Response by poster: Jesus Christ, averyoldworld, I think that might be it. You're fucking amazing.

Thank you!!
posted by greenie2600 at 1:36 PM on October 28, 2008 [1 favorite]

If you find out whether or not she was convicted, could you post back? I'm avidly curious about the outcome of that case.
posted by batmonkey at 3:00 PM on October 28, 2008

Awesome work, averyoldworld. How did you do it?
posted by profwhat at 4:37 PM on October 28, 2008

...and just in time for Halloween!
posted by Class Goat at 4:39 PM on October 28, 2008

So it was Lilly Pearl Nuckles, with the shotgun, in the living room. Clue! (Or Cluedo, for those of you in the UK).
posted by tractorfeed at 4:51 PM on October 28, 2008 [1 favorite]

She walked.

Morning Herald, May 9, 1966.
posted by Countess Elena at 5:07 PM on October 28, 2008 [11 favorites]

So averyoldworld, how did you find that?
posted by LobsterMitten at 5:36 PM on October 28, 2008

Happy to help! Although, I think I might seem less amazing when I tell you how - I googled: "shenandoah junction" "murder of her husband."

This was the fourth result, which is funny because now the search results are totally different. I also saw this one at some point for "shenandoah junction" murder "her husband," and that's funny, too, because google seems to be excerpting it differently.

Let us know if that happened in your house, when you find out.
posted by averyoldworld at 6:16 PM on October 28, 2008 [1 favorite]

Response by poster: The case avery mentioned is definitely it; I talked to the person who originally told me the story, and the details match up.

I found a bunch of articles on Great site! I had no idea it existed. Turns out she was acquitted. And it was a small-caliber pistol (presumably a .22?), not a shotgun.

It's unclear whether the "living room" means the room we use as the living room, or my bedroom.
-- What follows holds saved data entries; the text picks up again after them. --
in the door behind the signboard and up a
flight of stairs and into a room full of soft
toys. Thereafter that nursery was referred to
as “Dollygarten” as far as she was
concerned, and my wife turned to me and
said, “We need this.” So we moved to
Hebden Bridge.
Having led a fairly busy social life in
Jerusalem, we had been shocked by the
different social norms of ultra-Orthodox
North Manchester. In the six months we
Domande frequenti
I suspect it may have been my bedroom (it's a first-floor room near the front of the house, which is larger than our current living room, and which features a [now-bricked-over] fireplace). But I kind of want it to be my bedroom, because that's way spookier.
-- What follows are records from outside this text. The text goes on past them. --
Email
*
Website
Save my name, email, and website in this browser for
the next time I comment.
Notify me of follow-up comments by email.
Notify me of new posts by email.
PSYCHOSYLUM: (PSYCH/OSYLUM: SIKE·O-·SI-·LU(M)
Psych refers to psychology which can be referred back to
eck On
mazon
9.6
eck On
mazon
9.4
I called the courthouse, and they were able to locate the record within seconds. I might make a trip there tomorrow to read the trial transcripts.
posted by greenie2600 at 6:29 PM on October 28, 2008

Looks like Lily lived for three more decades!

NUCKLES, Lily Pearl; 86; Shenandoah Junction WV; Hagerstown M-H (MD); 1997-10-28
posted by lukemeister at 6:39 PM on October 28, 2008

Wow. Just WOW!! Awesome PI work!!
posted by pearlybob at 6:45 PM on October 28, 2008

posted by finite at 7:00 PM on October 28, 2008

Averyoldworld: This is a paean to your skills.
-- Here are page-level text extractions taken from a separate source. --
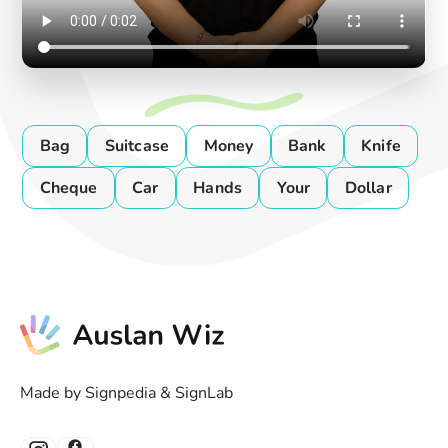
Bag
Suitcase
Money
Bank
Knife
Cheque
Car
Hands
Your
Dollar
Made by Signpedia & SignLab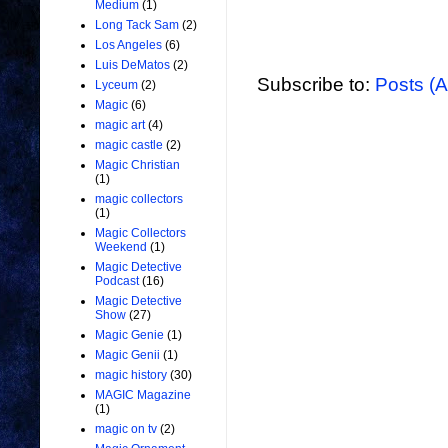
Medium
(1)
Long Tack Sam
(2)
Los Angeles
(6)
Luis DeMatos
(2)
Subscribe to:
Posts (
Lyceum
(2)
Magic
(6)
magic art
(4)
magic castle
(2)
Magic Christian
(1)
magic collectors
(1)
Magic Collectors
Weekend
(1)
Magic Detective
Podcast
(16)
Magic Detective
Show
(27)
Magic Genie
(1)
Magic Genii
(1)
magic history
(30)
MAGIC Magazine
(1)
magic on tv
(2)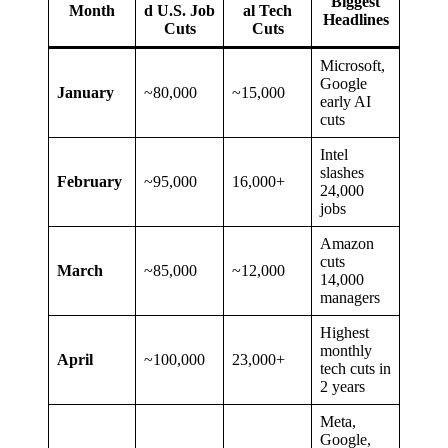
Biggest
Month
d U.S. Job
al Tech
Headlines
Cuts
Cuts
Microsoft,
Google
January
~80,000
~15,000
early AI
cuts
Intel
slashes
February
~95,000
16,000+
24,000
jobs
Amazon
cuts
March
~85,000
~12,000
14,000
managers
Highest
monthly
April
~100,000
23,000+
tech cuts in
2 years
Meta,
Google,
I once considered myself to be a pro at research because of this feat: my theater company was endeavouring to get a photocopy of a play we found on microfilm in the New york Public library; the play had been a big hit in 1911, but had dropped out of site. No other copies of the play existed. The library said they could copy it, IF we got permission from the estate of the playwright. The playwright's fame had also dropped out of site.

I had only the playwright's name, his daughter's name, and the name of the play to go on. I was able to track down the playwright's last living relative after only a couple hours on Google and a couple phone calls, and I even obtained a phone number; the gentleman, who was the playwright's grandson turned out to be a retired history professor in Georgia, who, when I called to explain my quest, responded, " grandfather wrote plays?"

But after reading this, I have to admit: sir, your research kung-fu is the best.
posted by EmpressCallipygos at 8:23 PM on October 28, 2008 [1 favorite]

This thread paid off better than most recent Hollywood films.
posted by batmonkey at 1:56 AM on October 29, 2008 [1 favorite]

I love this site and this is why.
posted by micklaw at 5:01 AM on October 29, 2008

It's too bad Lily Pearl Nuckles is dead, because that's a great MetaFilter name.
posted by rokusan at 8:06 AM on October 29, 2008

Talk about names, from the Google Fu king, averyoldworld's, first link in this comment: " the names was transcribed as MEASLES. MEASLES is a new one for me: He is the son of John Thomas Nuckles and EthelBelle Finfrock, descending from the unconnected line of John Nuckles and Sarah Jane Turpin".

What a story and great detective work averyoldworld. Bravo!